Don't worry, though. Your tree could easily have a second life — and so could your artificial tree if it's seen a little too much holiday cheer. You just have to recycle or reuse them.
The whole idea here is to keep the trees — natural and artificial —out of landfills. Both contain recoverable materials, said Monroe County's director of environmental services Michael Garland.
"If it's a real tree, we can create wood chips," Garland said. "We can create mulch from that, return it to the earth. If it's an artificial tree, we can recover the metals and the plastics as well."
The simplest solution for a natural tree is to drag it out to the curb or take it to a drop-off site — in either case, do not bag it. Check with your local government to see whether curbside pick-up is an option or whether you need to haul your tree to a drop-off site. The county also has a rundown for each municipality on its website.
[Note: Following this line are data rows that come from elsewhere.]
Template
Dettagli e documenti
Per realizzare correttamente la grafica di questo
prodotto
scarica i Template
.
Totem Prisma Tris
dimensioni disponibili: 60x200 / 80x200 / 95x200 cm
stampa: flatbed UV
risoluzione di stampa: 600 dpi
City residents can leave natural trees at the curb on their normal pickup days through the end of January. And the county will collect them at ecopark on Avion Drive in Chili.
You could also throw your increasingly skeletal evergreen to the birds. If you have space in your yard, the state Department of Environmental Conservation encourages you to use the tree as brush pile for our feathered friends. They say it'll give the birds extra shelter during the cold months to come. (And you get to watch them flit about.)
As for artificial trees, Garland said to bring those to ecopark on Wednesday afternoons or Saturday mornings.
"Through our partners WM and Sunnking, those materials, the metals and the plastics, will be recovered from those artificial trees," Garland said.